Report: Mobile app updates take longer than marketers expect

More than 90% of developers and marketers say waiting to get app enhancements to market significantly impacts their business, and 96% of marketers are reliant on developer resources and app updates to improve user experiences.

A new Airship study found many companies still struggle to optimize mobile app experiences, failing to achieve the exponential value regularly cited in industry research* and quarterly earnings reports. 

*eMarketer found app users produce 3.5x more revenue and are 3x more likely to make a repeat purchase (“Frictionless Commerce,” May 21, 2020)

Mobile app development slower than perceived

A survey of technical (developers) and non-technical (marketing/product owners) teams identified gaps in seven key operational areas spanning the entire mobile app experience (MAX) lifecycle. Enterprise companies, in particular, seem to be at a time-to-value disadvantage, moving more slowly due to complexity, organizational layers and longer approval cycles.

Time is of essence when it comes to improving app user experiences. More than 90% of developers and marketers agree that waiting to get app enhancements to market significantly impacts their business. Virtually all marketers — 96% overall, 98% at enterprises —  are reliant on developers to make app improvements happen.

App improvements happening quarterly or less often

Nearly three-quarters of marketers and mobile product owners think about app enhancements at least weekly, and all (97%) agree experiences like feature walkthroughs and permission soft-prompts have a significant impact on user behaviors.
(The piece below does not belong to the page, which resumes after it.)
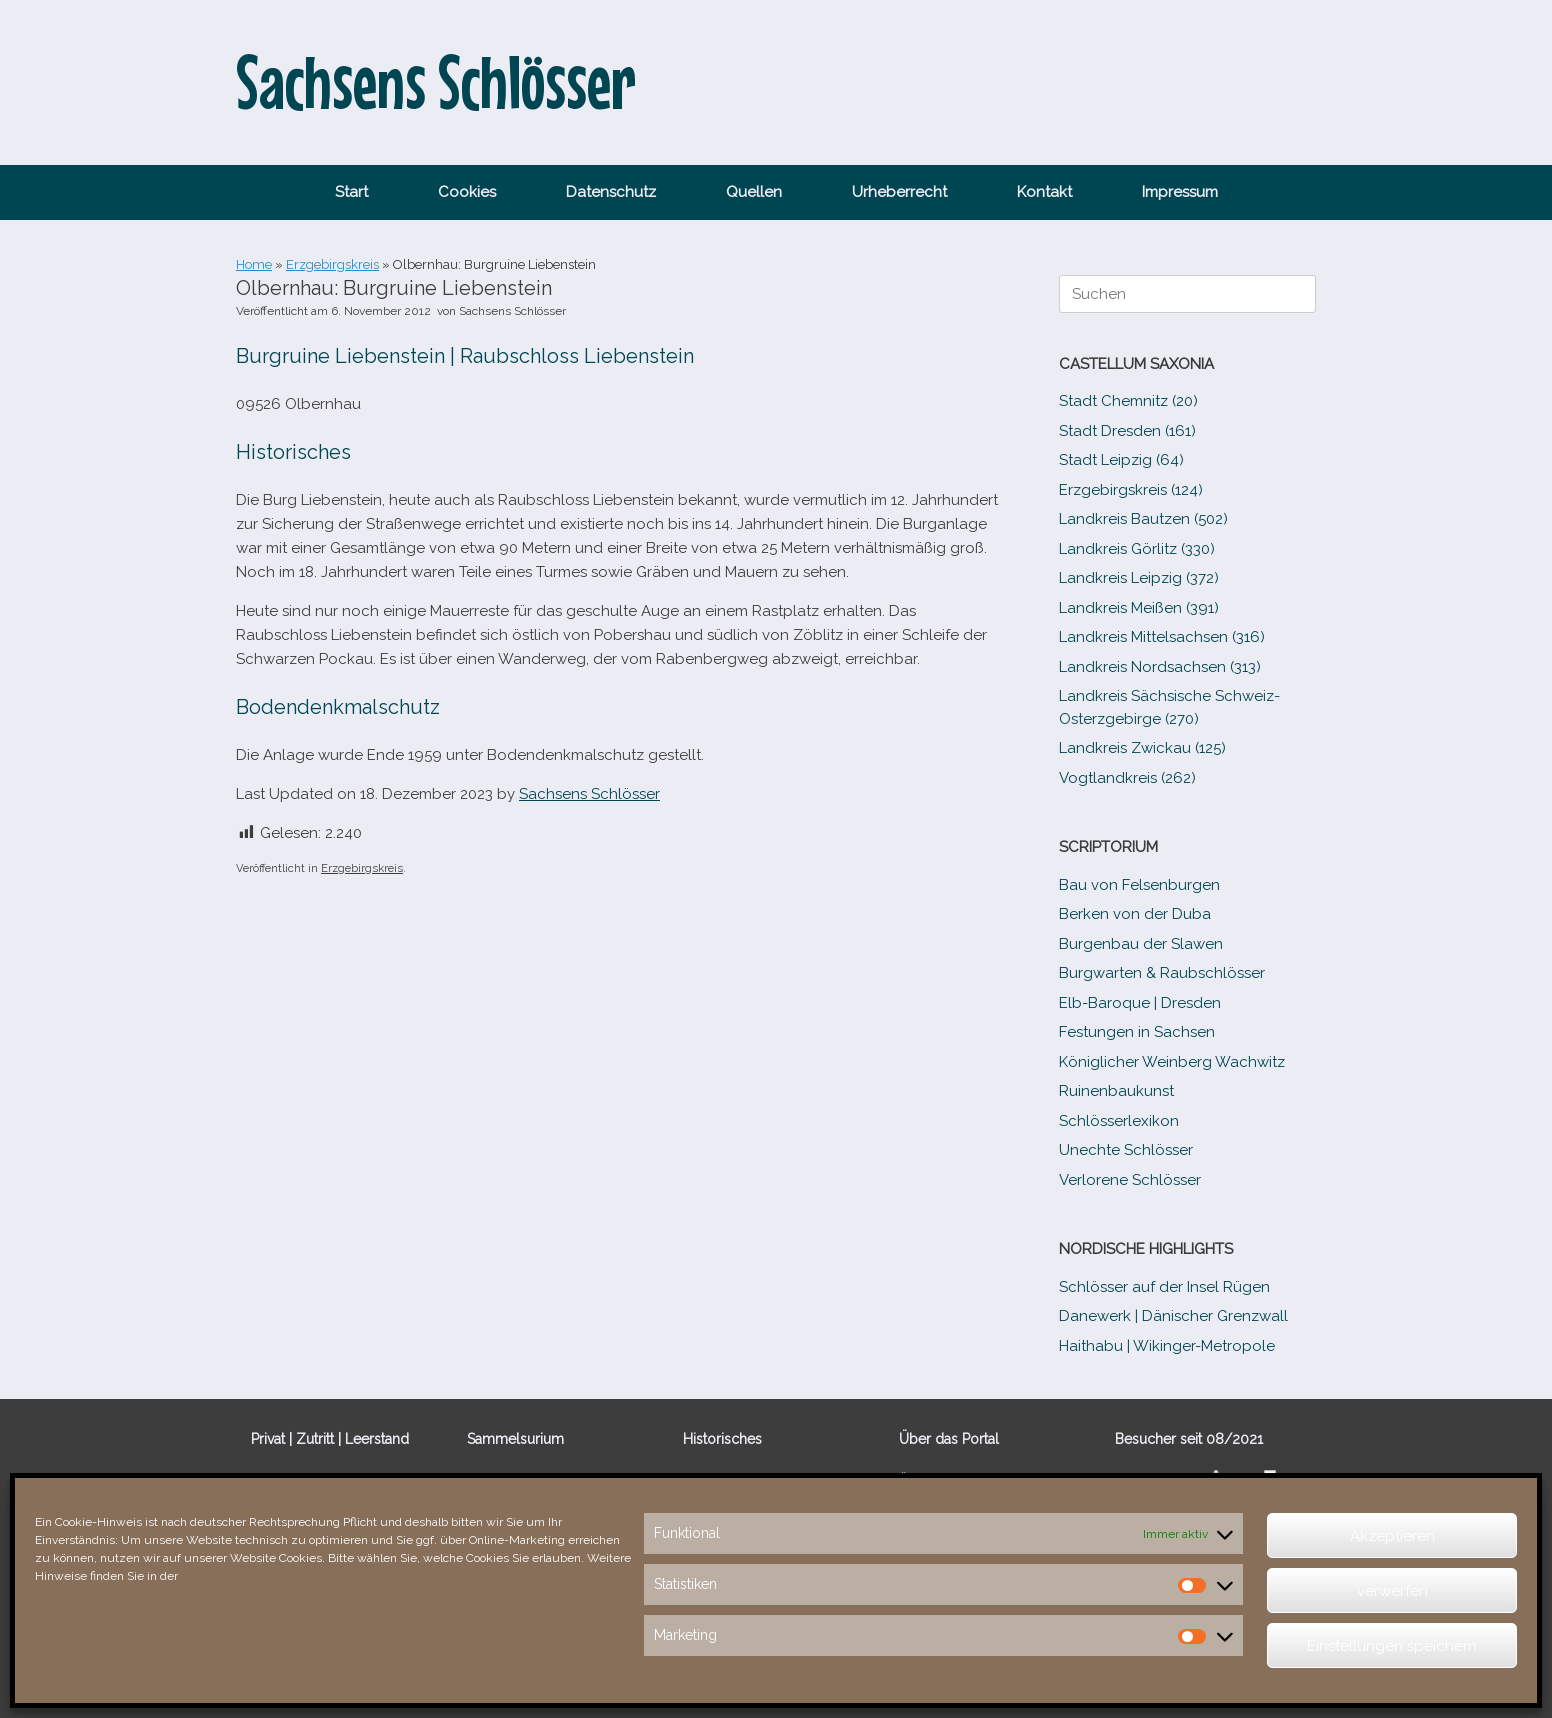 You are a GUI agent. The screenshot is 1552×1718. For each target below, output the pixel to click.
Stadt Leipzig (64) (1121, 460)
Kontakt (1044, 192)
Despite that, more than a third of companies (and nearly half of enterprise companies) only improve these critical onboarding experiences quarterly or less often. 

Surprisingly, marketers believe their requests to enhance app onboarding, feature adoption, opt-in and data collection happen faster than developers do. Nearly twice as many enterprise marketers as developers say these requests are implemented immediately, while developers were more than twice as likely to say it takes a month or multiple months.

​​Despite virtually all marketers and mobile product owners being dependent on developers to improve app user experiences, they view their app enhancement requests happening faster than those implementing them. Image source: Airship.

Why the disconnect? Developers at all sizes of companies say “major new features” are the primary driver of their app release cadence — market differentiation is job 1. “Marketing or product team requests” come in third behind “bug fixes.” In addition, developers say “QA testing” and “internal approvals” impact the predictability and speed of app releases most.

Developers and marketers — a ‘contentious’ relationship

A decade of apps, and their growing importance, has improved relationships across diverse teams. Not a single respondent described relationships across technical and non-technical teams as “difficult” or “uncooperative,” however “contentious discussions” was more common among SMBs and enterprises.

Looking ahead, companies will opt to use no-code platforms to create and optimize native app experiences much more quickly and effectively. 

The survey was conducted among 100 app developers and 102 app marketers and product owners with active involvement or responsibility for customer-facing mobile apps from companies with at least $2 million in annual revenue.